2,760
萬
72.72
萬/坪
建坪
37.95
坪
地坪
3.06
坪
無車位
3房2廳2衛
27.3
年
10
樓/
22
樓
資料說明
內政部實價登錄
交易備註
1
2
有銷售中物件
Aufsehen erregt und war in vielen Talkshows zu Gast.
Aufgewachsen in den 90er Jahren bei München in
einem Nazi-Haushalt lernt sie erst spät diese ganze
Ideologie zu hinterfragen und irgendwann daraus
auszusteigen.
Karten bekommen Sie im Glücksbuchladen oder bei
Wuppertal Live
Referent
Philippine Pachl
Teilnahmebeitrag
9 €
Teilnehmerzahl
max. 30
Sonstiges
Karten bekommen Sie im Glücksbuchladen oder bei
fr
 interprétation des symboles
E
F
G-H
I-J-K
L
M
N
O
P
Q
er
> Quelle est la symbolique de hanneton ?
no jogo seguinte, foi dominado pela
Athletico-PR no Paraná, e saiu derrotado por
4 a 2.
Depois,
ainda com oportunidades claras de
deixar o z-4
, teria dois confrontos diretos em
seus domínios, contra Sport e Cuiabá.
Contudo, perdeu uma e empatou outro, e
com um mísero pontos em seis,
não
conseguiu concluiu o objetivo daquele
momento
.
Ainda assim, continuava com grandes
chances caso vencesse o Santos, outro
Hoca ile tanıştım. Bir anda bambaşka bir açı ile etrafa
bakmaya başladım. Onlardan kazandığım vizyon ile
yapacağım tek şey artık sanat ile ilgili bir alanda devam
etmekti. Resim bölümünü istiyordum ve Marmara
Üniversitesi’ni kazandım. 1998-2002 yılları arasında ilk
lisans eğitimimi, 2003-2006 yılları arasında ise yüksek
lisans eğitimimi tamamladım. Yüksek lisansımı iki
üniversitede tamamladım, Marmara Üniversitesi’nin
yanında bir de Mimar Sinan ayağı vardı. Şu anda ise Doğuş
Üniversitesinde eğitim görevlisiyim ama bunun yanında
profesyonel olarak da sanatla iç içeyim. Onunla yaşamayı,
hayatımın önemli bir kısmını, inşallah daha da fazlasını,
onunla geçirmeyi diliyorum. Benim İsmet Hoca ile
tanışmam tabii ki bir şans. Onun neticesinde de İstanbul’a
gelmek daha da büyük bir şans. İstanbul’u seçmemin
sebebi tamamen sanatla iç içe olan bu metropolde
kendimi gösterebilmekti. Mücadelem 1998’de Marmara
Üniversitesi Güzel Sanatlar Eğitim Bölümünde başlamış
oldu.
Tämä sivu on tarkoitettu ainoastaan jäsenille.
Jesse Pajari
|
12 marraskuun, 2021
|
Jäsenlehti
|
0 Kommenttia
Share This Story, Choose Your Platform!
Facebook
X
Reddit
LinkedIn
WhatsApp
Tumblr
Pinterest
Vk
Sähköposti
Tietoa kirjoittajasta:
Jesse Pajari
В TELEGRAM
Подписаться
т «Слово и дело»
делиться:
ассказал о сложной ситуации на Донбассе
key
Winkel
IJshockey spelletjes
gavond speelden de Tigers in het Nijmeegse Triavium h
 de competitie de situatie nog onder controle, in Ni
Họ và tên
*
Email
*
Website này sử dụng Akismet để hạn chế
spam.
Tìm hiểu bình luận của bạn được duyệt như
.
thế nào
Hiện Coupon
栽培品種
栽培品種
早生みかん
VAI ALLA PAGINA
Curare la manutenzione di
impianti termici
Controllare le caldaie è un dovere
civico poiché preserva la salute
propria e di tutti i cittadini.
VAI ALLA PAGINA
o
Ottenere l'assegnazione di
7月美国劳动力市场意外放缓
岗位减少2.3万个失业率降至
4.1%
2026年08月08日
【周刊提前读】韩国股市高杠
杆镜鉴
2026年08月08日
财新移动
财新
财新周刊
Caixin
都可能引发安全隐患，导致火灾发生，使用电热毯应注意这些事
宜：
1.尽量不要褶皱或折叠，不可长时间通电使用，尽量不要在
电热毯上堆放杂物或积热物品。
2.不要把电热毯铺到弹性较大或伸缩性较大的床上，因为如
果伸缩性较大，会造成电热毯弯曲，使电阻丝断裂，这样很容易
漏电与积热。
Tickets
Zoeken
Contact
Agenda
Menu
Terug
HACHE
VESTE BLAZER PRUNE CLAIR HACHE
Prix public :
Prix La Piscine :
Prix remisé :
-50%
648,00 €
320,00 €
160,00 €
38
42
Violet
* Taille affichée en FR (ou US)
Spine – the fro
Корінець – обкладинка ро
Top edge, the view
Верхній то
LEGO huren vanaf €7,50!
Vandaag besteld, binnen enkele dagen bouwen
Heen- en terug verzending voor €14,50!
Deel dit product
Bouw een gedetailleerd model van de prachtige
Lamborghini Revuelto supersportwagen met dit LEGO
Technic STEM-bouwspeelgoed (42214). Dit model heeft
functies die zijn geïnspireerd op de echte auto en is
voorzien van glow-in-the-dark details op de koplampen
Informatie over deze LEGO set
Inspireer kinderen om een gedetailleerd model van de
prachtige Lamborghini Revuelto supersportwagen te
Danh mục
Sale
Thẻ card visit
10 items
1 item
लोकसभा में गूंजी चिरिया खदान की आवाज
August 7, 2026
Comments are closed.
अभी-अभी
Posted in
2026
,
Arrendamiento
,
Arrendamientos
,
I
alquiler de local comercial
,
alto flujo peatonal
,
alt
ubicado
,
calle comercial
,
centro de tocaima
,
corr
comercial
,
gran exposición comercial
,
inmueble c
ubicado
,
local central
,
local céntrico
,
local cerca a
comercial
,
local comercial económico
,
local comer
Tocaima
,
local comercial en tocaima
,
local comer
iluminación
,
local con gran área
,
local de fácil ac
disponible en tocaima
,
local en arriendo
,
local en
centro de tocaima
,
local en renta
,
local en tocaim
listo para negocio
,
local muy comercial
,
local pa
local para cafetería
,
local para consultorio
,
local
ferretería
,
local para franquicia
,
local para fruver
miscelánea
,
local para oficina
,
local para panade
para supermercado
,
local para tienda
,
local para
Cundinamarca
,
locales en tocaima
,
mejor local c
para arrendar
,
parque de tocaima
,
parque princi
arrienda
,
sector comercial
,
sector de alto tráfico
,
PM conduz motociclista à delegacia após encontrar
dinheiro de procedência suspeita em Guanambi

*Action item*: Restate every entry word for word.

*Answer section*:
2,760
萬
72.72
萬/坪
建坪
37.95
坪
地坪
3.06
坪
無車位
3房2廳2衛
27.3
年
10
樓/
22
樓
資料說明
內政部實價登錄
交易備註
1
2
有銷售中物件
Aufsehen erregt und war in vielen Talkshows zu Gast.
Aufgewachsen in den 90er Jahren bei München in
einem Nazi-Haushalt lernt sie erst spät diese ganze
Ideologie zu hinterfragen und irgendwann daraus
auszusteigen.
Karten bekommen Sie im Glücksbuchladen oder bei
Wuppertal Live
Referent
Philippine Pachl
Teilnahmebeitrag
9 €
Teilnehmerzahl
max. 30
Sonstiges
Karten bekommen Sie im Glücksbuchladen oder bei
fr
 interprétation des symboles
E
F
G-H
I-J-K
L
M
N
O
P
Q
er
> Quelle est la symbolique de hanneton ?
no jogo seguinte, foi dominado pela
Athletico-PR no Paraná, e saiu derrotado por
4 a 2.
Depois,
ainda com oportunidades claras de
deixar o z-4
, teria dois confrontos diretos em
seus domínios, contra Sport e Cuiabá.
Contudo, perdeu uma e empatou outro, e
com um mísero pontos em seis,
não
conseguiu concluiu o objetivo daquele
momento
.
Ainda assim, continuava com grandes
chances caso vencesse o Santos, outro
Hoca ile tanıştım. Bir anda bambaşka bir açı ile etrafa
bakmaya başladım. Onlardan kazandığım vizyon ile
yapacağım tek şey artık sanat ile ilgili bir alanda devam
etmekti. Resim bölümünü istiyordum ve Marmara
Üniversitesi’ni kazandım. 1998-2002 yılları arasında ilk
lisans eğitimimi, 2003-2006 yılları arasında ise yüksek
lisans eğitimimi tamamladım. Yüksek lisansımı iki
üniversitede tamamladım, Marmara Üniversitesi’nin
yanında bir de Mimar Sinan ayağı vardı. Şu anda ise Doğuş
Üniversitesinde eğitim görevlisiyim ama bunun yanında
profesyonel olarak da sanatla iç içeyim. Onunla yaşamayı,
hayatımın önemli bir kısmını, inşallah daha da fazlasını,
onunla geçirmeyi diliyorum. Benim İsmet Hoca ile
tanışmam tabii ki bir şans. Onun neticesinde de İstanbul’a
gelmek daha da büyük bir şans. İstanbul’u seçmemin
sebebi tamamen sanatla iç içe olan bu metropolde
kendimi gösterebilmekti. Mücadelem 1998’de Marmara
Üniversitesi Güzel Sanatlar Eğitim Bölümünde başlamış
oldu.
Tämä sivu on tarkoitettu ainoastaan jäsenille.
Jesse Pajari
|
12 marraskuun, 2021
|
Jäsenlehti
|
0 Kommenttia
Share This Story, Choose Your Platform!
Facebook
X
Reddit
LinkedIn
WhatsApp
Tumblr
Pinterest
Vk
Sähköposti
Tietoa kirjoittajasta:
Jesse Pajari
В TELEGRAM
Подписаться
т «Слово и дело»
делиться:
ассказал о сложной ситуации на Донбассе
key
Winkel
IJshockey spelletjes
gavond speelden de Tigers in het Nijmeegse Triavium h
 de competitie de situatie nog onder controle, in Ni
Họ và tên
*
Email
*
Website này sử dụng Akismet để hạn chế
spam.
Tìm hiểu bình luận của bạn được duyệt như
.
thế nào
Hiện Coupon
栽培品種
栽培品種
早生みかん
VAI ALLA PAGINA
Curare la manutenzione di
impianti termici
Controllare le caldaie è un dovere
civico poiché preserva la salute
propria e di tutti i cittadini.
VAI ALLA PAGINA
o
Ottenere l'assegnazione di
7月美国劳动力市场意外放缓
岗位减少2.3万个失业率降至
4.1%
2026年08月08日
【周刊提前读】韩国股市高杠
杆镜鉴
2026年08月08日
财新移动
财新
财新周刊
Caixin
都可能引发安全隐患，导致火灾发生，使用电热毯应注意这些事
宜：
1.尽量不要褶皱或折叠，不可长时间通电使用，尽量不要在
电热毯上堆放杂物或积热物品。
2.不要把电热毯铺到弹性较大或伸缩性较大的床上，因为如
果伸缩性较大，会造成电热毯弯曲，使电阻丝断裂，这样很容易
漏电与积热。
Tickets
Zoeken
Contact
Agenda
Menu
Terug
HACHE
VESTE BLAZER PRUNE CLAIR HACHE
Prix public :
Prix La Piscine :
Prix remisé :
-50%
648,00 €
320,00 €
160,00 €
38
42
Violet
* Taille affichée en FR (ou US)
Spine – the fro
Корінець – обкладинка ро
Top edge, the view
Верхній то
LEGO huren vanaf €7,50!
Vandaag besteld, binnen enkele dagen bouwen
Heen- en terug verzending voor €14,50!
Deel dit product
Bouw een gedetailleerd model van de prachtige
Lamborghini Revuelto supersportwagen met dit LEGO
Technic STEM-bouwspeelgoed (42214). Dit model heeft
functies die zijn geïnspireerd op de echte auto en is
voorzien van glow-in-the-dark details op de koplampen
Informatie over deze LEGO set
Inspireer kinderen om een gedetailleerd model van de
prachtige Lamborghini Revuelto supersportwagen te
Danh mục
Sale
Thẻ card visit
10 items
1 item
लोकसभा में गूंजी चिरिया खदान की आवाज
August 7, 2026
Comments are closed.
अभी-अभी
Posted in
2026
,
Arrendamiento
,
Arrendamientos
,
I
alquiler de local comercial
,
alto flujo peatonal
,
alt
ubicado
,
calle comercial
,
centro de tocaima
,
corr
comercial
,
gran exposición comercial
,
inmueble c
ubicado
,
local central
,
local céntrico
,
local cerca a
comercial
,
local comercial económico
,
local comer
Tocaima
,
local comercial en tocaima
,
local comer
iluminación
,
local con gran área
,
local de fácil ac
disponible en tocaima
,
local en arriendo
,
local en
centro de tocaima
,
local en renta
,
local en tocaim
listo para negocio
,
local muy comercial
,
local pa
local para cafetería
,
local para consultorio
,
local
ferretería
,
local para franquicia
,
local para fruver
miscelánea
,
local para oficina
,
local para panade
para supermercado
,
local para tienda
,
local para
Cundinamarca
,
locales en tocaima
,
mejor local c
para arrendar
,
parque de tocaima
,
parque princi
arrienda
,
sector comercial
,
sector de alto tráfico
,
PM conduz motociclista à delegacia após encontrar
dinheiro de procedência suspeita em Guanambi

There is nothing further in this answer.